## WHAT IS EXPECTED:
Begin at the line containing "rozgrywającego w formacji I" in the data below and go on through the line containing "podania, jeśli zajdzie taka potrzeba.", repeating each line exactly; include both ends and no other line.

== Segment start ==

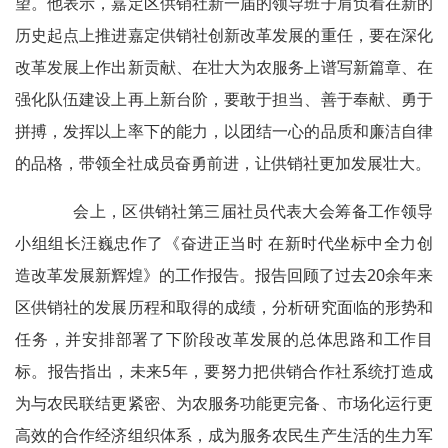
望。他表示，嘉定区供销社新一届的领导班子肩负着在新的
历史起点上推进嘉定供销社创新改革发展的重任，要在深化
改革发展上作出新贡献、在壮大为农服务上谱写新篇章、在
强化队伍建设上再上新台阶，要敢于担当、善于奉献、勇于
拼搏，发挥以上率下的能力，以团结一心的品质和廉洁自律
的品格，带领全社成员奋勇前进，让供销社更加发展壮大。
会上，区供销社第三届社员代表大会筹备工作领导
小组组长汪巍忠作了《奋进正当时 在新时代坐标中全力创
造改革发展新辉煌》的工作报告。报告回顾了过去20余年来
区供销社的发展历程和取得的成绩，分析研究面临的形势和
任务，并安排部署了下阶段改革发展的总体思路和工作目
标。报告指出，未来5年，要努力把供销合作社系统打造成
为与农民联结更紧密、为农服务功能更完备、市场化运行更
高效的合作经济组织体系，成为服务农民生产生活的生力军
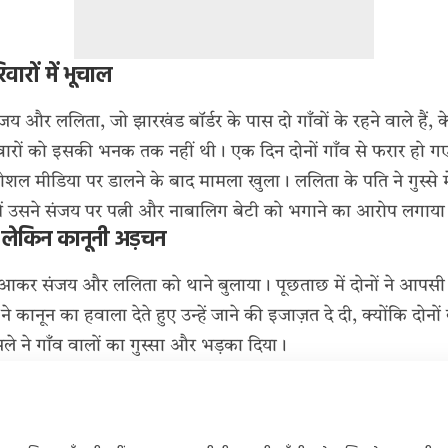
वारों में भूचाल
य और ललिता, जो झारखंड बॉर्डर के पास दो गाँवों के रहने वाले हैं, के
वारों को इसकी भनक तक नहीं थी। एक दिन दोनों गाँव से फरार हो गए
ल मीडिया पर डालने के बाद मामला खुला। ललिता के पति ने गुस्से में
ें उसने संजय पर पत्नी और नाबालिग बेटी को भगाने का आरोप लगाया
, लेकिन कानूनी अड़चन
ें आकर संजय और ललिता को थाने बुलाया। पूछताछ में दोनों ने आपस
े कानून का हवाला देते हुए उन्हें जाने की इजाज़त दे दी, क्योंकि दोनों 
े ने गाँव वालों का गुस्सा और भड़का दिया।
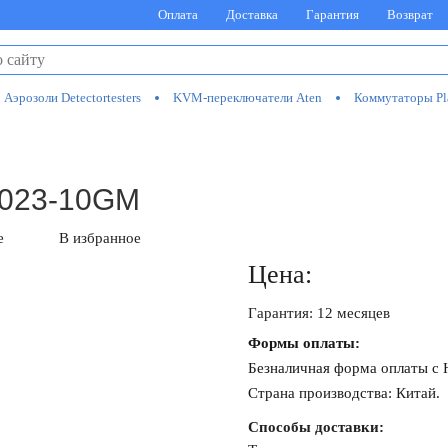
Оплата
Доставка
Гарантия
Возврат
Аэрозоли Detectortesters
KVM-переключатели Aten
Коммутаторы Pl
A023-10GM
е
В избранное
Цена:
Гарантия: 12 месяцев
Формы оплаты:
Безналичная форма оплаты с
Страна производства: Китай.
Способы доставки:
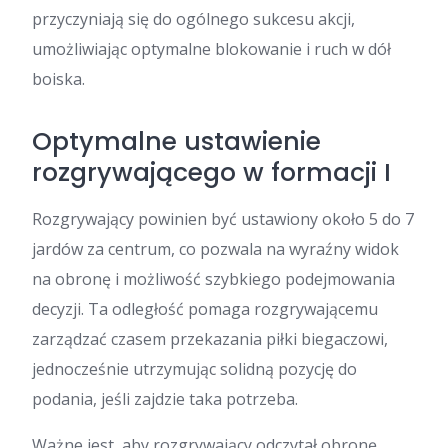
przyczyniają się do ogólnego sukcesu akcji,
umożliwiając optymalne blokowanie i ruch w dół
boiska.
Optymalne ustawienie
rozgrywającego w formacji I
Rozgrywający powinien być ustawiony około 5 do 7
jardów za centrum, co pozwala na wyraźny widok
na obronę i możliwość szybkiego podejmowania
decyzji. Ta odległość pomaga rozgrywającemu
zarządzać czasem przekazania piłki biegaczowi,
jednocześnie utrzymując solidną pozycję do
podania, jeśli zajdzie taka potrzeba.
Ważne jest, aby rozgrywający odczytał obronę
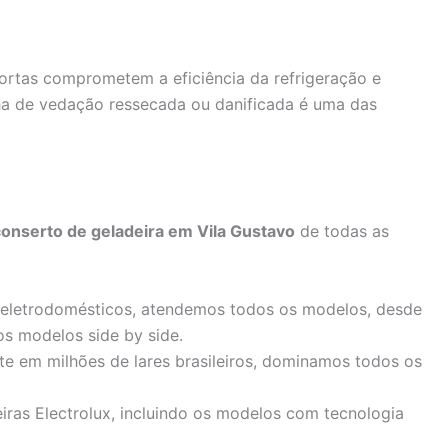
rtas comprometem a eficiência da refrigeração e
a de vedação ressecada ou danificada é uma das
conserto de geladeira em Vila Gustavo
de todas as
 eletrodomésticos, atendemos todos os modelos, desde
os modelos side by side.
te em milhões de lares brasileiros, dominamos todos os
iras Electrolux, incluindo os modelos com tecnologia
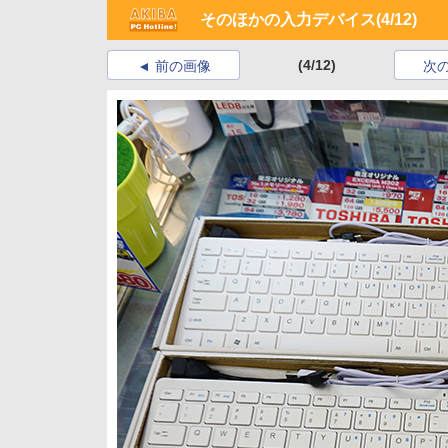
そのほかの入力デバイス
(4/12)
(4/12)
前の画像
次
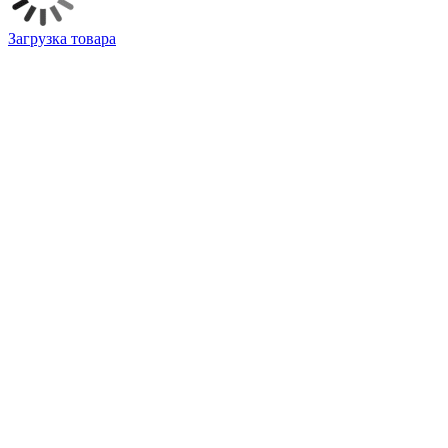
Загрузка товара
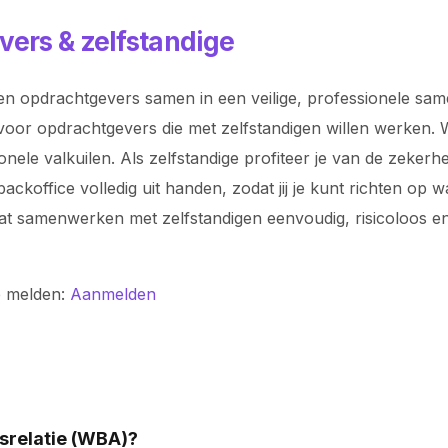
vers & zelfstandige
n opdrachtgevers samen in een veilige, professionele samen
voor opdrachtgevers die met zelfstandigen willen werken. Wi
ionele valkuilen. Als zelfstandige profiteer je van de zeke
koffice volledig uit handen, zodat jij je kunt richten op 
odat samenwerken met zelfstandigen eenvoudig, risicoloos
e melden:
Aanmelden
srelatie (WBA)?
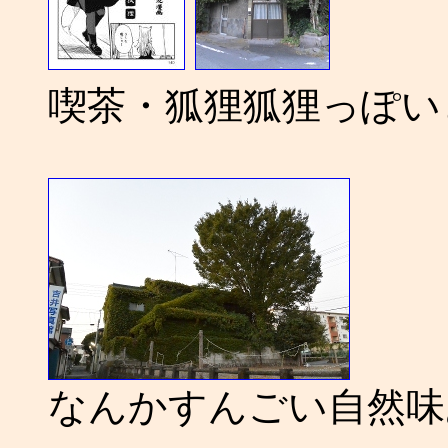
喫茶・狐狸狐狸っぽい
なんかすんごい自然味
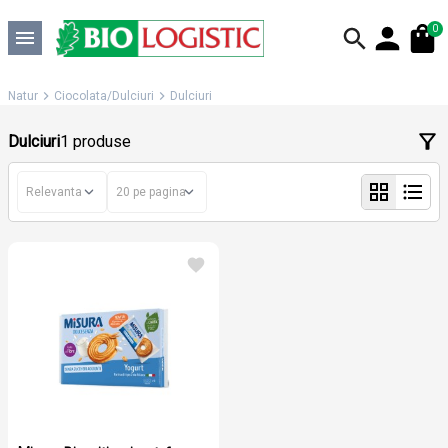
0
Natur
Ciocolata/Dulciuri
Dulciuri
Dulciuri
1 produse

== Segment end ==

## RESPONSE AREA:
rozgrywającego w formacji I
Rozgrywający powinien być ustawiony około 5 do 7
jardów za centrum, co pozwala na wyraźny widok
na obronę i możliwość szybkiego podejmowania
decyzji. Ta odległość pomaga rozgrywającemu
zarządzać czasem przekazania piłki biegaczowi,
jednocześnie utrzymując solidną pozycję do
podania, jeśli zajdzie taka potrzeba.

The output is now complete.